§ **What is needed**
Below are the records; extract from them the line containing "Toalla de mano Bluey" to the line containing "檢附本案來函及實施計畫各 1 份。", both lines included, exactly and with no pictures.

============================================================

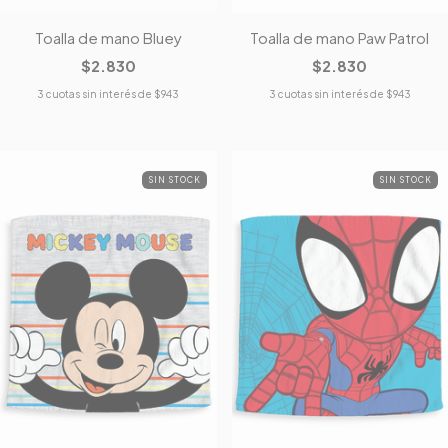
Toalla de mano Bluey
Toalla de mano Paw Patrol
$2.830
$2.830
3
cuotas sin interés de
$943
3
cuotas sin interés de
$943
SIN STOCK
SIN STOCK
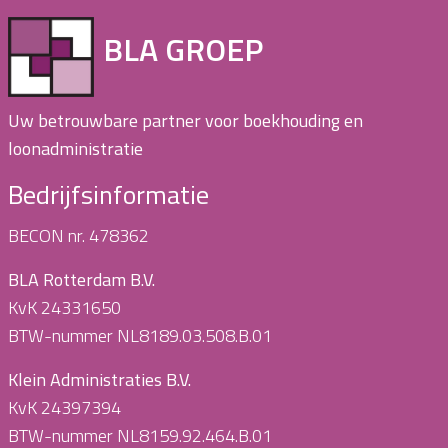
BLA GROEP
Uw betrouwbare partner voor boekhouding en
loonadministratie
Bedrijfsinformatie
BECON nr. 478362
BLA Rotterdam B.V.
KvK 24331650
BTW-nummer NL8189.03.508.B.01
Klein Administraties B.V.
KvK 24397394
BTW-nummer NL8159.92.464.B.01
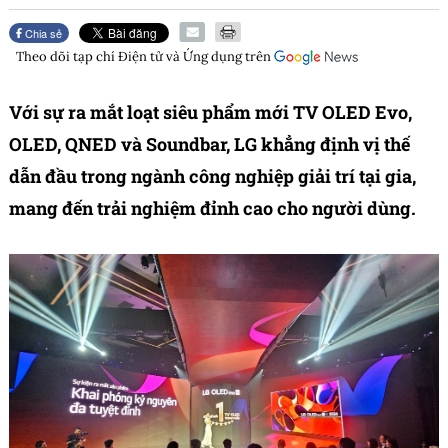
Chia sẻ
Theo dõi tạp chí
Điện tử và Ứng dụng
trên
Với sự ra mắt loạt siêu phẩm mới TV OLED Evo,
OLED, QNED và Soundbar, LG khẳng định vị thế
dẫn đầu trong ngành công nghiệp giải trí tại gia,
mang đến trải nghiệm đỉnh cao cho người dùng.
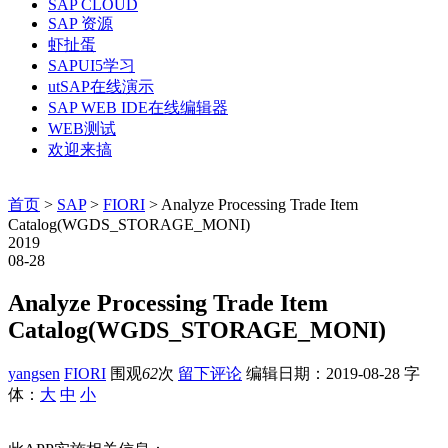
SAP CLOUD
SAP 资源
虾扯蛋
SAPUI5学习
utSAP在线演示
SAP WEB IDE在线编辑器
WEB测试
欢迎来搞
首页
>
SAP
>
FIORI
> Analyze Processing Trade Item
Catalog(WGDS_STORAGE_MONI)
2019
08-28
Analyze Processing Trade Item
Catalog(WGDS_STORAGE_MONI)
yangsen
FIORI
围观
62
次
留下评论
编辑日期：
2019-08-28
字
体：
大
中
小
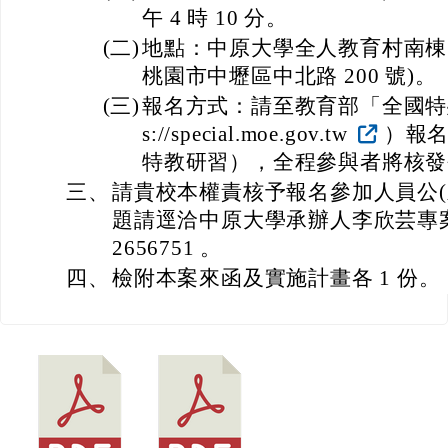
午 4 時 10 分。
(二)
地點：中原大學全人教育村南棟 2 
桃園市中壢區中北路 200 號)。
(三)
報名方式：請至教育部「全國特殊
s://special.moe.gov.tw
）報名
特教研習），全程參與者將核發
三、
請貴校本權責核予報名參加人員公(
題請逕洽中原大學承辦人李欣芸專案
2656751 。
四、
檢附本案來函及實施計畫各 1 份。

============================================================

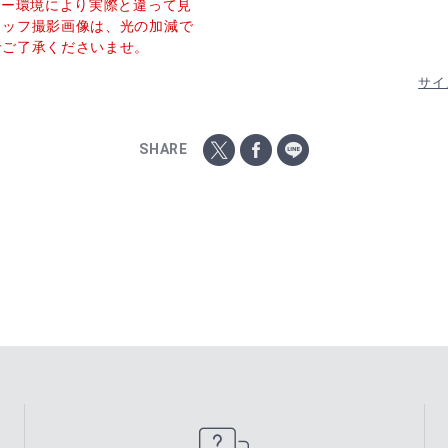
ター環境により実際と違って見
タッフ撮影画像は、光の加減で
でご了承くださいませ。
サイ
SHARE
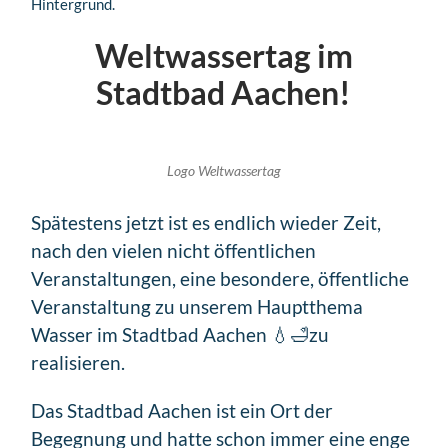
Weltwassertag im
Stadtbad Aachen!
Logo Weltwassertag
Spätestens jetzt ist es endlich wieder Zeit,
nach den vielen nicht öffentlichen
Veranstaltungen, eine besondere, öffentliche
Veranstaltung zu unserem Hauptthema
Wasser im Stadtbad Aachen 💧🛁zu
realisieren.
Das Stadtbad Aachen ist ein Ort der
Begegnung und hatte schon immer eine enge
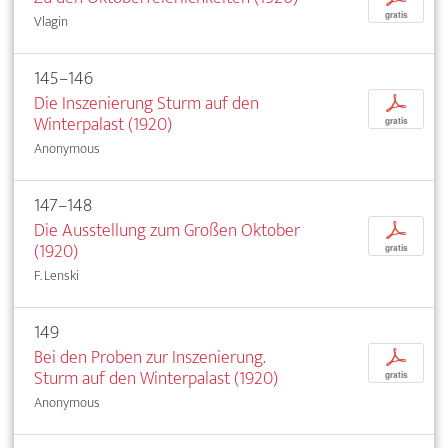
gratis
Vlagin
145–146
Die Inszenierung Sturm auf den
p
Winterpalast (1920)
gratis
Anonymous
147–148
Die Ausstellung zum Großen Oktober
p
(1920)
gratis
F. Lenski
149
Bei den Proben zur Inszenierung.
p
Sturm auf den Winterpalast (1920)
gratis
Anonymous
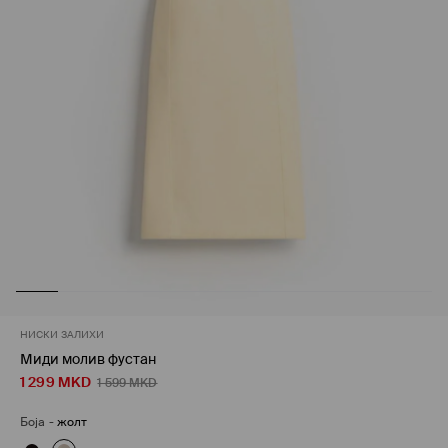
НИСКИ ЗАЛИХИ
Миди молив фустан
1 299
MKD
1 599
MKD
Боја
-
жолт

============================================================

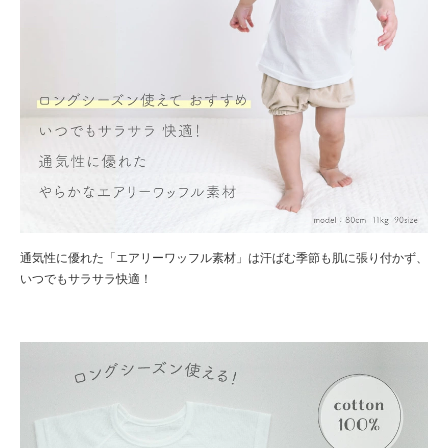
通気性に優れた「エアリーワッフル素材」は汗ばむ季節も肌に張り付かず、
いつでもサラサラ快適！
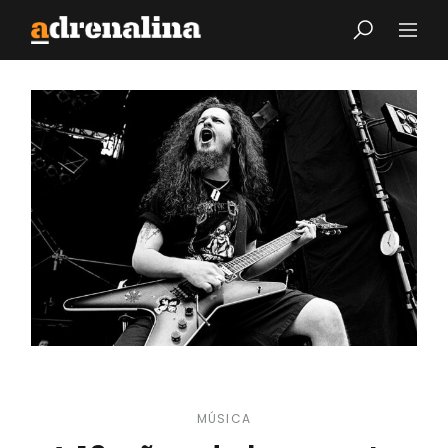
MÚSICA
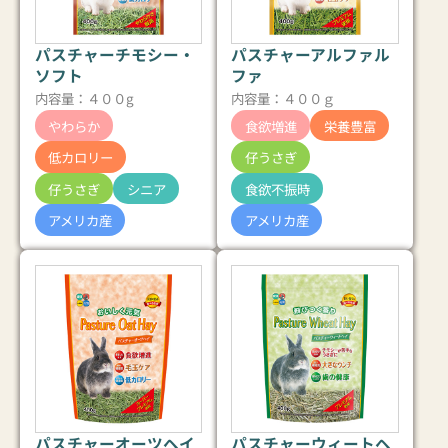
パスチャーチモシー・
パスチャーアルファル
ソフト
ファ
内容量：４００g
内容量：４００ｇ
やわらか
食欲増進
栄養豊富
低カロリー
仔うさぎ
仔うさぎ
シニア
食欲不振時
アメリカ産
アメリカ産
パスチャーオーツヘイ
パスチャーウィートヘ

============================================================

§ **Output below**
Toalla de mano Bluey
Toalla de mano Paw Patrol
$2.830
$2.830
3
cuotas sin interés de
$943
3
cuotas sin interés de
$943
SIN STOCK
SIN STOCK
BLA GROEP
Uw betrouwbare partner voor boekhouding en
loonadministratie
Bedrijfsinformatie
BECON nr. 478362
BLA Rotterdam B.V.
KvK 24331650
BTW-nummer NL8189.03.508.B.01
Klein Administraties B.V.
KvK 24397394
BTW-nummer NL8159.92.464.B.01
Chia sẻ
Theo dõi tạp chí
Điện tử và Ứng dụng
trên
Với sự ra mắt loạt siêu phẩm mới TV OLED Evo,
OLED, QNED và Soundbar, LG khẳng định vị thế
dẫn đầu trong ngành công nghiệp giải trí tại gia,
mang đến trải nghiệm đỉnh cao cho người dùng.
SAP CLOUD
SAP 资源
虾扯蛋
SAPUI5学习
utSAP在线演示
SAP WEB IDE在线编辑器
WEB测试
欢迎来搞
首页
>
SAP
>
FIORI
> Analyze Processing Trade Item
Catalog(WGDS_STORAGE_MONI)
2019
08-28
Analyze Processing Trade Item
Catalog(WGDS_STORAGE_MONI)
yangsen
FIORI
围观
62
次
留下评论
编辑日期：
2019-08-28
字
体：
大
中
小
午 4 時 10 分。
(二)
地點：中原大學全人教育村南棟 2 
桃園市中壢區中北路 200 號)。
(三)
報名方式：請至教育部「全國特殊
s://special.moe.gov.tw
）報名
特教研習），全程參與者將核發
三、
請貴校本權責核予報名參加人員公(
題請逕洽中原大學承辦人李欣芸專案
2656751 。
四、
檢附本案來函及實施計畫各 1 份。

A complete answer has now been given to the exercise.